The candidates see very different stakes in the November election. “Delivering Outcomes for New York State” is Hochul’s best-selling book. These “results” make New Yorkers leave. Zeldin, on the other hand, understands the urgency: “Save Our State,” he begs.
Poll after poll has shown that crime ranks high on voters’ minds. So what are Hochul’s “priorities,” as she puts it, in terms of “public safety and justice”? Overcoming the crime crisis is not one of them. She claims to be “committed to keeping our communities and families safe” but offers nothing to protect them, much less protect them. It simply trumpets the passage of “laws to further strengthen New York’s state-leading gun laws” — which clearly don’t keep firearms out of the hands of criminals — and “directs tens of millions of dollars in grants” to “reduce firearm-related incidents.” Mediation, mentoring and social commitment.”
Zeldin’s Securing Our Streets platform is refreshingly specific. He would “repeal non-cash bail” and amend the Less Is More Act and Raise the Age “to give judges more discretion.” He would also “give judges discretion in setting bail.”
As he has repeatedly stated, he will not stand up for prosecutors who are not doing their job. “My first act on my first day in office is to tell Manhattan District Attorney Alvin Bragg that he’s going to be fired,” he reiterated this week. The governor has the power; Hochul refuses to use it.
In the concerns of the voters, crime is close to the economy. The unemployment rate in New York is 4.7%, one point higher than the national average – and in New York City it’s a staggering 6.6%. Government spends more even when a recession is looming (if it hasn’t already).
What does Hochul have to offer here? More tax money. Her platform lists her “historic investments in fueling New York’s economic recovery,” “hundreds of millions of dollars in recovery aid,” and “increased support for teachers and healthcare workers.” It’s not a word about creating a workplace-friendly environment that attracts companies to hire people here.
When she met with the Post’s editorial board after six months, Hochul boasted, “In my free time, guys, I go places like I’m a recruiter. I like doing business.” We didn’t know she meant deals for donors.
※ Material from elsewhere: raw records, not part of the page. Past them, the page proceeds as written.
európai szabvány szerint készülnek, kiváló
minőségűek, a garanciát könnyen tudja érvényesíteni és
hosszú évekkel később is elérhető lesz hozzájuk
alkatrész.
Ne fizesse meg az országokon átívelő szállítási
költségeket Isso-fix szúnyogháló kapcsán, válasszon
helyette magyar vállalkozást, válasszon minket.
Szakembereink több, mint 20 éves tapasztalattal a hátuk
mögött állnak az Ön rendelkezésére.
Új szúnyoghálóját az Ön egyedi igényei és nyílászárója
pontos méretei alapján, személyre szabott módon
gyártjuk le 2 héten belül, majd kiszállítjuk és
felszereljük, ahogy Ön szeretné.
Hochul poured all of her political capital into Albany’s budget talks to secure a stadium deal for the Florida-based owners of the Buffalo Bills — giving up an opportunity to make real fixes to save “reform” and do something for the city’s schoolkids who see heartbreaking learning losses.
Zeldin knows you can’t throw money at “a just recovery” and union friends to fix a ailing economy. Again, he brings the details Hochul doesn’t want: “Broad-scale tax cuts, scrapping job-killing regulations,” and more. He will work to make fracking legal again and permit new pipelines, create jobs and cut energy bills, which will skyrocket again this winter.
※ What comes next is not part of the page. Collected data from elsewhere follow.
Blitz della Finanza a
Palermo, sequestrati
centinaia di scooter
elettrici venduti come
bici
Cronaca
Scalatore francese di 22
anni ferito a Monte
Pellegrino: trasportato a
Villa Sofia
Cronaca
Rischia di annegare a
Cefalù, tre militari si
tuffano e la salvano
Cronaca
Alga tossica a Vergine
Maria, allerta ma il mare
Parental rights have emerged as an important factor in elections across the country over the past year. Hochul “plans to invest an additional $2.1 billion in New York’s public schools to increase the number of teachers, bus drivers and support staff.” New York schools are already well funded — $24,040 per student, the highest in the country and nearly double the national average of $12,520 — but that money hasn’t yielded results, proficiency tests show.
Zeldin swears he is “fighting for our kids” and not for teachers’ unions. He would “encourage greater parental involvement in education,” “ban a divisive curriculum that pits children against one another based on race,” grant “school choice tax credits,” and — crucially in the city — “the cap raise for charter schools. ”
Hochul has the chutzpah to include a “transparency and accountability” section on its platform — a promise it has already broken.
Zeldin vowed to take “accountability for the Cuomo-Hochul administration’s deadly nursing home ordering and cover-up” and strengthen the Freedom of Information Act.
No wonder Hochul continued to delay agreeing to debates—until she reluctantly agreed to just one. How can she answer Zeldin’s problems? Their ads also don’t provide a positive platform. She has exactly one issue she brings up against Zeldin: abortion. But we all know that New York’s abortion rights laws, which are among the strongest in the nation, will not change when Zeldin becomes governor.
New York faces crises on all fronts. A candidate understands this and has serious plans to confront them. The other has her head in the sand and her hands in everyone’s pockets. The choice is clear.